Retype each line exactly as it stands, beginning at the first line of the material and finishing with the line that contains "целях склонения их".

---------- DATA SECTION

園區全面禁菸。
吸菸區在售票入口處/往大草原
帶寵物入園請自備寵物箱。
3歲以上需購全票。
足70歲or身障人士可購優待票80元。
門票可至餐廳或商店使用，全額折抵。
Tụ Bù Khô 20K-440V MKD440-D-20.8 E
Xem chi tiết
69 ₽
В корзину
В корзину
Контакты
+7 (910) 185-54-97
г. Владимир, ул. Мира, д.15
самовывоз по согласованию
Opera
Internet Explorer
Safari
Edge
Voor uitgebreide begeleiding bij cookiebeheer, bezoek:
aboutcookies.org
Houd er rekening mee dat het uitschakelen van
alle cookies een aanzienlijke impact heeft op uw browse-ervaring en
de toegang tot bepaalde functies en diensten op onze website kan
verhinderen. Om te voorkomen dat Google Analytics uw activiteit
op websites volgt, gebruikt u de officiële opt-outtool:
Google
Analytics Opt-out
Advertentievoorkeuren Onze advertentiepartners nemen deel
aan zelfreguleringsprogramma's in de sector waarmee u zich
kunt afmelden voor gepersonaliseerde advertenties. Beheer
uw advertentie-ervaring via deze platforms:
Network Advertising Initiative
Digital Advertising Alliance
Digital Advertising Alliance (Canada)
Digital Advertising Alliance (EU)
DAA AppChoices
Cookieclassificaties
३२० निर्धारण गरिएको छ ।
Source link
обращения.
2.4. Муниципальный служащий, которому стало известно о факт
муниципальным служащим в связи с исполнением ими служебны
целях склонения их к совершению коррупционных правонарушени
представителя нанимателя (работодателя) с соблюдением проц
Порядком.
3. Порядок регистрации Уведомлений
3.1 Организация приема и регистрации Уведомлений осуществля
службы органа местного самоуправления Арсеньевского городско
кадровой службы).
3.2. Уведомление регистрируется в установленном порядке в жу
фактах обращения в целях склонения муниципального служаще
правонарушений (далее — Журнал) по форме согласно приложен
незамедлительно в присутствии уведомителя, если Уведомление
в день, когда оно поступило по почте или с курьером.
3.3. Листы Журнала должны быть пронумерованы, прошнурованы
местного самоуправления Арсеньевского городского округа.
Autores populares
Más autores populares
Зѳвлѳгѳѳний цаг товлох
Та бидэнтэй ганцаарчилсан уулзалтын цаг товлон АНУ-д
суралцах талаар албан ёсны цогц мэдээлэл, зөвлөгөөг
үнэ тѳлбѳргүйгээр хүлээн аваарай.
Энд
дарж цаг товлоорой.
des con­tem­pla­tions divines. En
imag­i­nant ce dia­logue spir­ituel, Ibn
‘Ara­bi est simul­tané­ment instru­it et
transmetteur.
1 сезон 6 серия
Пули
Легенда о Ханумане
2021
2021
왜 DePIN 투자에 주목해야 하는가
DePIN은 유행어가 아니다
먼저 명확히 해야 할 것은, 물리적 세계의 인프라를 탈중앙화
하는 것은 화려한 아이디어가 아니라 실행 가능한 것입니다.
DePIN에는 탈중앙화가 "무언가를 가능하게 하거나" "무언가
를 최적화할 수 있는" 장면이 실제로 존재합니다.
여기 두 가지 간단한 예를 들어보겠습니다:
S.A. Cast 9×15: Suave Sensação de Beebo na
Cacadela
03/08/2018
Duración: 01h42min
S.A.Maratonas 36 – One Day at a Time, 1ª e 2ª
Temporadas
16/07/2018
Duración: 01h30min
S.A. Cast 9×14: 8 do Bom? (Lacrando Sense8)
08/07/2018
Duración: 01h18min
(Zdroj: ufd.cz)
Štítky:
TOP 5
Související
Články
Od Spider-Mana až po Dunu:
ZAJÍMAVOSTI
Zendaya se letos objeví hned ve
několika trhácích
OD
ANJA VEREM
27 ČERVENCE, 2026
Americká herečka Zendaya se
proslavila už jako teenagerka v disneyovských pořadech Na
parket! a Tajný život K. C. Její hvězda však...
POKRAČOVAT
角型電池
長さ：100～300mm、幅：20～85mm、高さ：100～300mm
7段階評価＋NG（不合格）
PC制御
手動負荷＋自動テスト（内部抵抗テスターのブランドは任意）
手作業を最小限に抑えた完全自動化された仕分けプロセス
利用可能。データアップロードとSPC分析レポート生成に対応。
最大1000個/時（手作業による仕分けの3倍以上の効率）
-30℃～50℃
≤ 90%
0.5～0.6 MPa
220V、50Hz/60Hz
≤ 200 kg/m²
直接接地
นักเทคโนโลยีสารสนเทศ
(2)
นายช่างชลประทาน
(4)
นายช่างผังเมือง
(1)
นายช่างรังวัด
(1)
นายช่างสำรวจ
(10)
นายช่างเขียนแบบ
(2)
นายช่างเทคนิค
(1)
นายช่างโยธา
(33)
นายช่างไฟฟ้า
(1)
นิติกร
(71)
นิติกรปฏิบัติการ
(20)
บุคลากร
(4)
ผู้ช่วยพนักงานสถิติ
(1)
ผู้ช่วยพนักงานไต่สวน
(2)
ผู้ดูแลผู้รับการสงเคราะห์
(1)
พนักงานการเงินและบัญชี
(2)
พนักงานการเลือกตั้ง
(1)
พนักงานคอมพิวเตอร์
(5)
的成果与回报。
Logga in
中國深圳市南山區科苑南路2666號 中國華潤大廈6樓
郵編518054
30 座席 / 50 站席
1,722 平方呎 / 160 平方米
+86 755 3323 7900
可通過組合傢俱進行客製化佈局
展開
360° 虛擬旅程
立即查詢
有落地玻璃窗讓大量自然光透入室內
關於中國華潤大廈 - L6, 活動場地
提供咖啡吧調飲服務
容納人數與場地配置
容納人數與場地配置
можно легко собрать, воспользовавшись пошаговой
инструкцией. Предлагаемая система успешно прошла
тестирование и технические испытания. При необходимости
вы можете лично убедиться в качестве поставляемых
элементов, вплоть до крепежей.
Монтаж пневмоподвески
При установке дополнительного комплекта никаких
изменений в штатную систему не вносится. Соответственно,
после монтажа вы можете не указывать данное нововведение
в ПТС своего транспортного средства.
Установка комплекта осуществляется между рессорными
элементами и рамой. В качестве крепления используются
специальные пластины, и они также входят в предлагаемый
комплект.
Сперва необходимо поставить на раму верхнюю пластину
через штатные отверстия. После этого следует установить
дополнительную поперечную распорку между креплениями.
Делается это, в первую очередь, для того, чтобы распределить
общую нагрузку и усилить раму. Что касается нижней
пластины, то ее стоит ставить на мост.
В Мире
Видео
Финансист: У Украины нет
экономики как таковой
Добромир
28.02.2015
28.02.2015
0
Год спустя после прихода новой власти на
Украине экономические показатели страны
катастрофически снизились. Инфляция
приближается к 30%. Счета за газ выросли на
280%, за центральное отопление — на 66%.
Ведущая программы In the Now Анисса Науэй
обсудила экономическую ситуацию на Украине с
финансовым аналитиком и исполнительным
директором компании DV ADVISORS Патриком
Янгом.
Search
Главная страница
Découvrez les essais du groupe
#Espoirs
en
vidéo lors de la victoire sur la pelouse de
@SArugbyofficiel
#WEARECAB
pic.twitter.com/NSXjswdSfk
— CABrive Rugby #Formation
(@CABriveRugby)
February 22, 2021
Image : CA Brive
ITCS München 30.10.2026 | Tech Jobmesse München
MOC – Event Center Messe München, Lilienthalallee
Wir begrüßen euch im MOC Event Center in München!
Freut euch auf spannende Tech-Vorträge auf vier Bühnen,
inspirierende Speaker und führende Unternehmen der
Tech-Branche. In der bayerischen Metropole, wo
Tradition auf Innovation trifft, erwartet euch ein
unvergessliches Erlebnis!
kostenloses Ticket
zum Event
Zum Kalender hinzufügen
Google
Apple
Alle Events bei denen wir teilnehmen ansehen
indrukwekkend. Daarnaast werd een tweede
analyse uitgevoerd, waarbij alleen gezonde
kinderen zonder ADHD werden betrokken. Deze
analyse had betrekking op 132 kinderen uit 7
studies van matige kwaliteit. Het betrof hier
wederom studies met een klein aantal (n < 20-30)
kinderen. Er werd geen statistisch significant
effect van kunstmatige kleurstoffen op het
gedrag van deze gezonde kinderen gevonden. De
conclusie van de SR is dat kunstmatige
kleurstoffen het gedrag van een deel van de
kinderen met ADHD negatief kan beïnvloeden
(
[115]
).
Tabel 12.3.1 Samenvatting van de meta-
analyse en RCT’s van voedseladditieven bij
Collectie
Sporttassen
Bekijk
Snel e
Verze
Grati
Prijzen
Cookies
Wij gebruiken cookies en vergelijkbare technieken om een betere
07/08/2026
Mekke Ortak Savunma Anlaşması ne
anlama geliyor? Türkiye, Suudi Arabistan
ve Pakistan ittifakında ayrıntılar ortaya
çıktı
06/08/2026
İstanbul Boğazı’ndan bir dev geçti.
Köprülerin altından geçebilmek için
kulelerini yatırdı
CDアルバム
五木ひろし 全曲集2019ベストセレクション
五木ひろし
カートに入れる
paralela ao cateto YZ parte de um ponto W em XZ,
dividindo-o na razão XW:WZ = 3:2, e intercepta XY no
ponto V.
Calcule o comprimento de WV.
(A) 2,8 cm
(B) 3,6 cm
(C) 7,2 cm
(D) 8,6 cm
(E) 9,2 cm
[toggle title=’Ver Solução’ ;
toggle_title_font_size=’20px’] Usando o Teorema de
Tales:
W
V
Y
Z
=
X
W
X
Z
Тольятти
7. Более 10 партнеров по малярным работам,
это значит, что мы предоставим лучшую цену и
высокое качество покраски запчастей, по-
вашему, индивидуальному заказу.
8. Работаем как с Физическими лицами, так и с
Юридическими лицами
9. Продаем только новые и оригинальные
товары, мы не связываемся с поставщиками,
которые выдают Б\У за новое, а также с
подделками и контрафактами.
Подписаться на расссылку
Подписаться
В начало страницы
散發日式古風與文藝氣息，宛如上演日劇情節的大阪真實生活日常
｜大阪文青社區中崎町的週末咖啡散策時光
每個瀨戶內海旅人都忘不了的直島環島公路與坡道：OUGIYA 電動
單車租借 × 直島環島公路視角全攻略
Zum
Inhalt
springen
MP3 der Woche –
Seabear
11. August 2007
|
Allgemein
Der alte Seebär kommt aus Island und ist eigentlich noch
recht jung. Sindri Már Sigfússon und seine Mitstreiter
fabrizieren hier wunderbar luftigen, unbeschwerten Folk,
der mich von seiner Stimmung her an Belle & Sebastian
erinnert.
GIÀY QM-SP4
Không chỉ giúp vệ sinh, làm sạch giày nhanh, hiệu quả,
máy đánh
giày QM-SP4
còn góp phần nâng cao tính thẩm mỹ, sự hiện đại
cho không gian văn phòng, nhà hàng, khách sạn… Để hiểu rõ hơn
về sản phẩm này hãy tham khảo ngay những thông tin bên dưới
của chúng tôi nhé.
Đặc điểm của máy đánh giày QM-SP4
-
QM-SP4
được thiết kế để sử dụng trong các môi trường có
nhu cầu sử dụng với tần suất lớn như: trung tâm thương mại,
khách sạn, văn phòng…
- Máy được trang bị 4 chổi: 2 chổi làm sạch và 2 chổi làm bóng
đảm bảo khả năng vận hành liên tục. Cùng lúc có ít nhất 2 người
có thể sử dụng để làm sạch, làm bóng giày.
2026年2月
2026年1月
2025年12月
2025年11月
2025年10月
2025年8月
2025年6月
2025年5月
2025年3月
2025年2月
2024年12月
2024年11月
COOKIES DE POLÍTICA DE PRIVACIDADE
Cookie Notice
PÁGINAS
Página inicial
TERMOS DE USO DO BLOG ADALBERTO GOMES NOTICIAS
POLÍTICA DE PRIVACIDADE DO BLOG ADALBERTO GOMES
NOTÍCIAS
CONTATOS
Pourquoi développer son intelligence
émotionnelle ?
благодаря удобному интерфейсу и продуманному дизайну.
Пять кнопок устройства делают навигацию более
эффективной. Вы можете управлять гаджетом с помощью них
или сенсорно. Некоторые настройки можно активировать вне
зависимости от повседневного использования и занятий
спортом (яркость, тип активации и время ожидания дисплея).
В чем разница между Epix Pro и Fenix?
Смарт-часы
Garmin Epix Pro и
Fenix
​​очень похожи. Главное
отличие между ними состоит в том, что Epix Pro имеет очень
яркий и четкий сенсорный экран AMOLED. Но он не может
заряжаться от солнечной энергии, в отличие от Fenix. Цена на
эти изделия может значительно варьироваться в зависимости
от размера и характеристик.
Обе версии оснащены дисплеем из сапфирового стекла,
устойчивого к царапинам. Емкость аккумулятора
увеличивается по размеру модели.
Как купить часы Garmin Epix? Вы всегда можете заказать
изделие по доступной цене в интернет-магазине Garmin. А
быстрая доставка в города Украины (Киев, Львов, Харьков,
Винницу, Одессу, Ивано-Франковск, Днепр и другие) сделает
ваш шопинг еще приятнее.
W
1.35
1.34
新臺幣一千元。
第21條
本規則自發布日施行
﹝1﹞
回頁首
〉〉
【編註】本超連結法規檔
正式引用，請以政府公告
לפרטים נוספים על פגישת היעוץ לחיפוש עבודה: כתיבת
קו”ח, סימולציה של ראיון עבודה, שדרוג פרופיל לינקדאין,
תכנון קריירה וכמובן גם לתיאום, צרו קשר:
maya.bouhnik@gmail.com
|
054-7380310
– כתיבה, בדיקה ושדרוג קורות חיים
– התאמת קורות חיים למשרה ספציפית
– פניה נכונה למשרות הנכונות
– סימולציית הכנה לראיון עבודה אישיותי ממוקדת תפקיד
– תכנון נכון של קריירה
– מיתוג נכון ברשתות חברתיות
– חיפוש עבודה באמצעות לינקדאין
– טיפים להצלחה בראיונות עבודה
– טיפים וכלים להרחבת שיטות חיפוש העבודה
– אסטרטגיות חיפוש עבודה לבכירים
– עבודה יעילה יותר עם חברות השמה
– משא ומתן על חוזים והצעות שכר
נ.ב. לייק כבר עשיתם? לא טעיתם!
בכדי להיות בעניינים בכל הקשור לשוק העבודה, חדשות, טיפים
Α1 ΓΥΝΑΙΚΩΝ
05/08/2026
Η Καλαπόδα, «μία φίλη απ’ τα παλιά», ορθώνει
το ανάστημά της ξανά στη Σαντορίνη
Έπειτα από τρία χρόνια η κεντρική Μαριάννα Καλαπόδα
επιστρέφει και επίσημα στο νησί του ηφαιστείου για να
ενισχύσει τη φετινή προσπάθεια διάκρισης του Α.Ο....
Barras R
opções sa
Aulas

--------------------

_EXERCISE SOLUTION_:
園區全面禁菸。
吸菸區在售票入口處/往大草原
帶寵物入園請自備寵物箱。
3歲以上需購全票。
足70歲or身障人士可購優待票80元。
門票可至餐廳或商店使用，全額折抵。
Tụ Bù Khô 20K-440V MKD440-D-20.8 E
Xem chi tiết
69 ₽
В корзину
В корзину
Контакты
+7 (910) 185-54-97
г. Владимир, ул. Мира, д.15
самовывоз по согласованию
Opera
Internet Explorer
Safari
Edge
Voor uitgebreide begeleiding bij cookiebeheer, bezoek:
aboutcookies.org
Houd er rekening mee dat het uitschakelen van
alle cookies een aanzienlijke impact heeft op uw browse-ervaring en
de toegang tot bepaalde functies en diensten op onze website kan
verhinderen. Om te voorkomen dat Google Analytics uw activiteit
op websites volgt, gebruikt u de officiële opt-outtool:
Google
Analytics Opt-out
Advertentievoorkeuren Onze advertentiepartners nemen deel
aan zelfreguleringsprogramma's in de sector waarmee u zich
kunt afmelden voor gepersonaliseerde advertenties. Beheer
uw advertentie-ervaring via deze platforms:
Network Advertising Initiative
Digital Advertising Alliance
Digital Advertising Alliance (Canada)
Digital Advertising Alliance (EU)
DAA AppChoices
Cookieclassificaties
३२० निर्धारण गरिएको छ ।
Source link
обращения.
2.4. Муниципальный служащий, которому стало известно о факт
муниципальным служащим в связи с исполнением ими служебны
целях склонения их к совершению коррупционных правонарушени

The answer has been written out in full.